Chas Emerick : Modeling the world probabilistically using Bayesian networks in Clojure

“Some of the most challenging problems that programs can face include classification, prediction, and making decisions in the face of messy or incomplete observations, data, or understanding. Bayesian networks provide a basis for implementing solutions to many of these sorts of problems, and Clojure offers excellent raw materials for building them. This talk will briefly introduce the concepts of Bayesian probability and networks, demonstrate the usage of an open source generalized Bayesian network modeling library, and discuss its implementation – highlighting the Clojure facilities that made it possible.”

Christophe Grand : From Linear to Incremental

“In this talk I expose some of some of the insights I gathered while turning an inherently linear process (parsing) into a sublinear (bestcase logarithmic) process. This is a tale of datastructures (featuring 2-3 and fingertrees), inversion of control, twisted memoization strategies, profiling and optimizing.”

Ambrose Bonnaire-Sergeant : Introduction to Logic Programming with Clojure

“A well written logic program is a gold mine. Logic programming represents a problem as a set of declarative logical axioms, or facts, which a logic engine uses to construct a proof. With a set of facts, the programmer can offload the work of collecting results to a logic engine in exciting ways. Beyond these wonderful properties, writing a logic program is tremendous fun! We will use Clojure’s logic engine core.logic to introduce these concepts and jump into the fascinating world of logical programming.”

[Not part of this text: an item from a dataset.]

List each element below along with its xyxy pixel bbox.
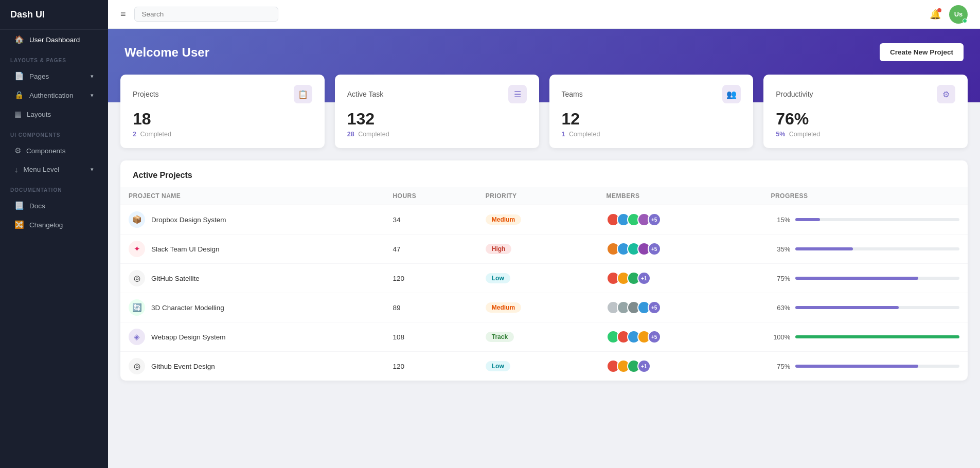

For the Artistically inclined there was

Sam Aaron’s Programming Music with Overtone :

“Can programming languages help us to free our creative potential? Formalised descriptions of data, events and process have been used to great effect within industrial settings but could they also be useful in artistic contexts? This presentation introduces Overtone – a Clojure front-end to the state-of-the-art realtime sound synthesis engine SuperCollider – currently being established as a music platform for both research and performance. Overtone facilitates a truly exciting high-level exploration of musical ideas such as the design and structure of sound, the coordination of multiple concurrent performers and even new forms of musical notation. Through live coding, monome button bashing and loud music performances such as synthesized dubstep, we’ll dive into the architecture of the system and explore some of the deeper computational questions that working in a musical context forces you to answer. Ultimately we will see how Clojure can manage so much more than the representation of business logic or the construction of web apps. We will cover a lot of ground – so hold onto your ears!”
(See this earlier post to get a better idea.)

There were many more great talks too. The full list is here.